The Democratic leaders are pushing a proposal to borrow $7 billion to increase the state’s water supply and restore its rivers, lakes and streams. They touted support from more than 20 business, agriculture and environmental groups with representatives seated around a table in the governor’s office.

Absent were Republicans, whose support is necessary to replace the $11.1 billion water bond measure already on the November ballot.

“We’re very close. There’s been a lot of compromise,” Brown said. “This is a very balanced, integrated plan. It’s not a grab bag.”

The need for a water bond has been highlighted by the state’s worst drought in a generation that is forcing farmers to fallow fields and local governments to mandate water restrictions.

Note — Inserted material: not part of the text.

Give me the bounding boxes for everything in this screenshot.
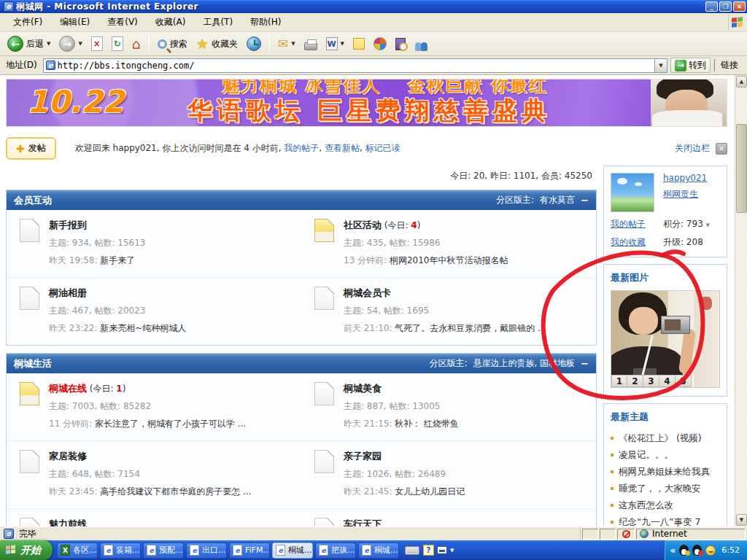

Provisions in the latest bond proposal involving water recycling and groundwater cleanup could increase the availability of water during future droughts.

The bond also includes other water projects not directly related to supply such as ecosystem restoration and flood management.

Brown has been pushing for the less costly bond to minimize state debt. The latest proposal would authorize $7 billion in new borrowing and tap into $200 million in unused money for water contained in two previous ballot propositions.

GOP leaders say the Democrats’ plan fails to provide enough money for new reservoirs. They are pushing for $500 million more in bond sales to provide funds they say are necessary for a reservoir in Colusa County and in the Sierra Nevada near Fresno.

“It does no good to only build half a dam,” Senate Republican Leader Bob Huff said in a statement.

Some farmers, sport fishing groups and environmentalists in Northern California have criticized the Democrats’ proposal as potentially enabling a tunnel project to divert water from the Sacramento River to Central Valley farmers and Southern California.

Sierra Club California Director Kathryn Phillips said tunnel contractors “could game the system so they take more water out of the delta than is healthy.”

The bond language explicitly says the money cannot be used to pay for building the delta tunnels, which is favored by the governor, or addressing the environmental effects. Even so, opponents of the tunnel project point to provisions they say could fund projects associated with it.

Senate President Pro Tem Darrell Steinberg rejected that contention, saying a bond that is neutral on the tunnels should not contain language preventing such a project in the future.

“People can be for or against the tunnels,” Steinberg said. “All we are saying here is the bond should be separate from that debate.”

Steinberg would not say what concessions Democrats are offering to secure Republican votes, but he said the Democratic proposal provides a significant investment in water storage.

Replacing the current water bond on the general election ballot requires two-thirds votes in both houses of the Legislature. Democrats have a supermajority in the Assembly, but they need Republican votes to reach that threshold in the state Senate.

The Legislature has until Wednesday to approve a new bond measure for the ballot.